Hidden Stories

Untitled (modern vanitas), 2015

When you look at an artist’s self portrait, what do you see?

It might be a painting, a drawing, a sculpture, or embroidery. Not only will the medium differ, but so also will the expression and the emotion the artist is trying to convey.

Every artist has been influenced by a hidden story.

Mine began when I started high school, my grandma had inspired me to become an artist but she died of cancer as I was finishing year 7. The next few years were driven by bad grades for the most part, combined with built up anger and energy. This came out in my art, it was expressed in the ways I depicted myself and other people. Aggressive forms and starved figures filled the pages of my sketchbooks. But now as I’ve grown and calmed down, the expression in my painting has become more subtle. As I began reading more about feminism my view on the world started to change, and with that the subject matter I was depicting shifted.

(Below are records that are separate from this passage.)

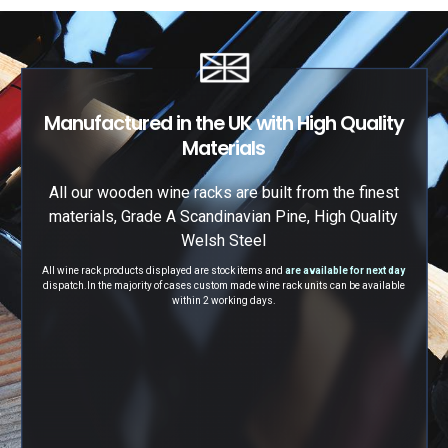
Manufactured in the UK with High Quality
Materials
All our wooden wine racks are built from the finest
materials, Grade A Scandinavian Pine, High Quality
Welsh Steel
All wine rack products displayed are stock items and
are available for next day
dispatch.
In the majority of cases custom made wine rack units can be available
within 2 working days.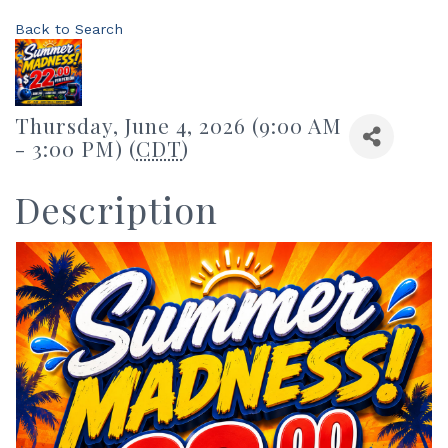
Back to Search
Thursday, June 4, 2026 (9:00 AM
- 3:00 PM) (
CDT
)
Description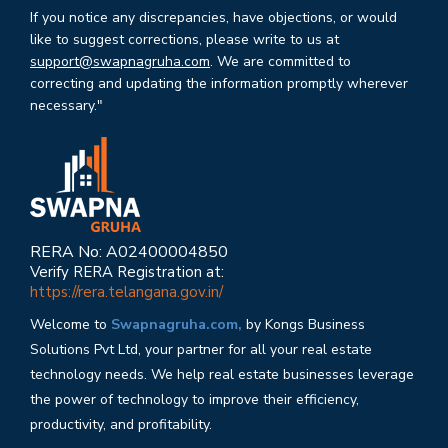
If you notice any discrepancies, have objections, or would
like to suggest corrections, please write to us at
support@swapnagruha.com
. We are committed to
correcting and updating the information promptly wherever
necessary."
RERA No: A02400004850
Verify RERA Registration at:
https://rera.telangana.gov.in/
Welcome to
Swapnagruha.com,
by Kongs Business
Solutions Pvt Ltd, your partner for all your real estate
technology needs. We help real estate businesses leverage
the power of technology to improve their efficiency,
productivity, and profitability.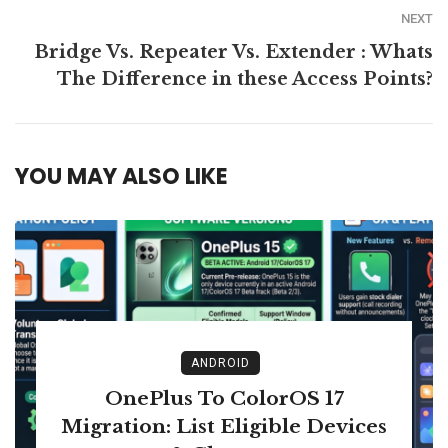
NEXT
Bridge Vs. Repeater Vs. Extender : Whats
The Difference in these Access Points?
YOU MAY ALSO LIKE
ANDROID
OnePlus To ColorOS 17
Migration: List Eligible Devices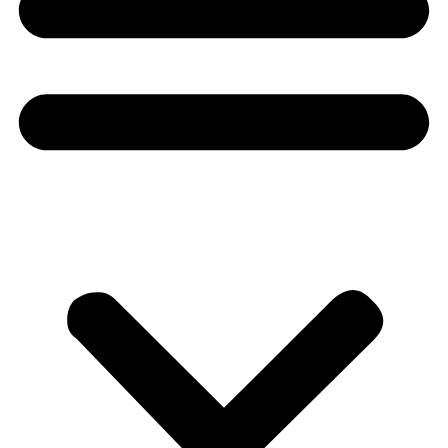
Donate
About
About
Mission
Leadership
Contact
Our Explorers
All Explorers
Fellows
Flag Carriers
Events
Events
2026 Awards
News
News
Flag Reports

Untitled (portrait of a friend), 2014

Untitled (portrait of a friend), 2014

The thing about being an artist is that you can’t separate your art from your life, everything comes from somewhere inside you. It’s your own unique experiences that you bring to the canvas everyday as an artist, even if it’s not conscious or deliberate. If you have a chance to walk through the art school and look at the work people are producing, you’ll notice that each reflects the individual, from the energy in the brush strokes to the range of imagery being used.

I see this in all my artistic friends. They each have a hidden story that finds a way of expressing itself in their work. Whether it be the experiences which led them to a particular political opinion, or a day they lived a year ago which had an emotional impact on them.

Art is our way of giving a voice to the hidden stories.